WORK TO COMPLETE> Search the entries below for the word "that" and copy every line where it appears.
+++ DATA UNDER STUDY +++
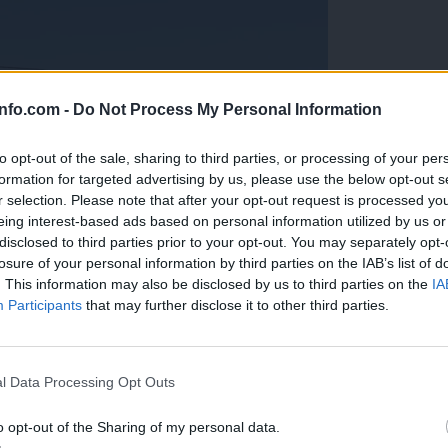
info.com -
Do Not Process My Personal Information
to opt-out of the sale, sharing to third parties, or processing of your per
formation for targeted advertising by us, please use the below opt-out s
r selection. Please note that after your opt-out request is processed y
eing interest-based ads based on personal information utilized by us or
disclosed to third parties prior to your opt-out. You may separately opt-
losure of your personal information by third parties on the IAB’s list of
. This information may also be disclosed by us to third parties on the
IA
Participants
that may further disclose it to other third parties.
Prijavi se na cajtng
anih, letos že več kot 420 pristankov helikopterjev
l Data Processing Opt Outs
o opt-out of the Sharing of my personal data.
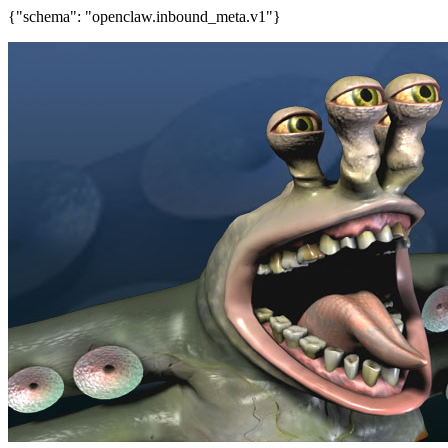
{"schema": "openclaw.inbound_meta.v1"}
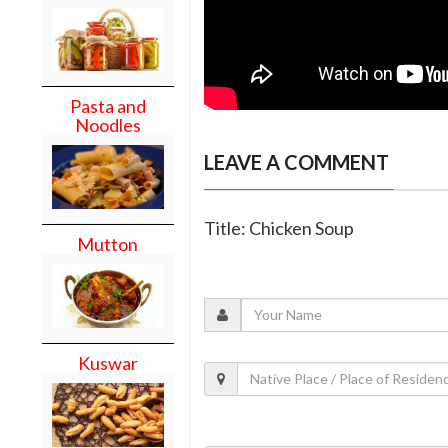
Pasta and
Noodles
LEAVE A COMMENT
Title: Chicken Soup
Mutton
Kuswar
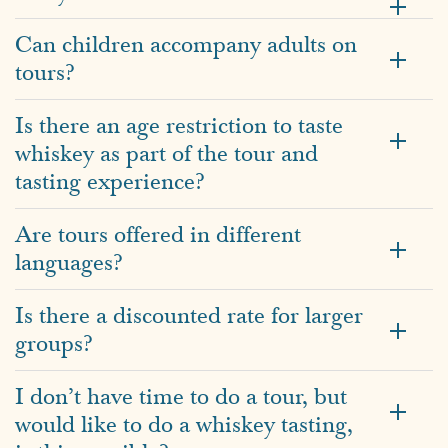
Can children accompany adults on
tours?
Is there an age restriction to taste
whiskey as part of the tour and
tasting experience?
Are tours offered in different
languages?
Is there a discounted rate for larger
groups?
I don’t have time to do a tour, but
would like to do a whiskey tasting,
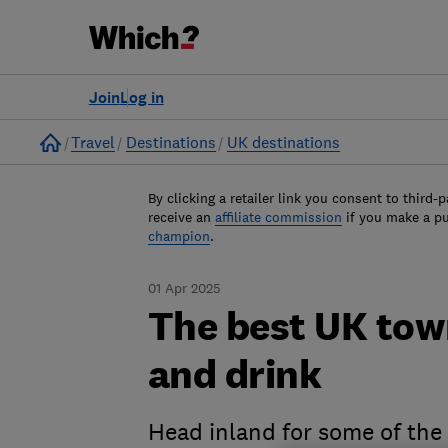
Join
Log in
Home
Travel
Destinations
UK destinations
By clicking a retailer link you consent to third-p
receive an
affiliate commission
if you make a p
champion
.
01 Apr 2025
The best UK town
and drink
Head inland for some of the 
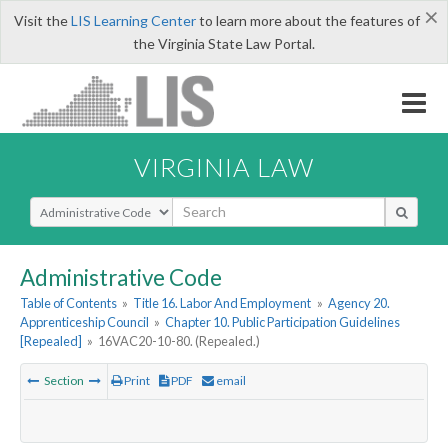
×
Visit the
LIS Learning Center
to learn more about the features of
the Virginia State Law Portal.
VIRGINIA LAW
Select Search Type
Administrative Code
Table of Contents
»
Title 16. Labor And Employment
»
Agency 20.
Apprenticeship Council
»
Chapter 10. Public Participation Guidelines
[Repealed]
»
16VAC20-10-80. (Repealed.)
Section
Print
PDF
email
+++
OUTPUT OF THE TASK>
r selection. Please note that after your opt-out request is processed y
that may further disclose it to other third parties.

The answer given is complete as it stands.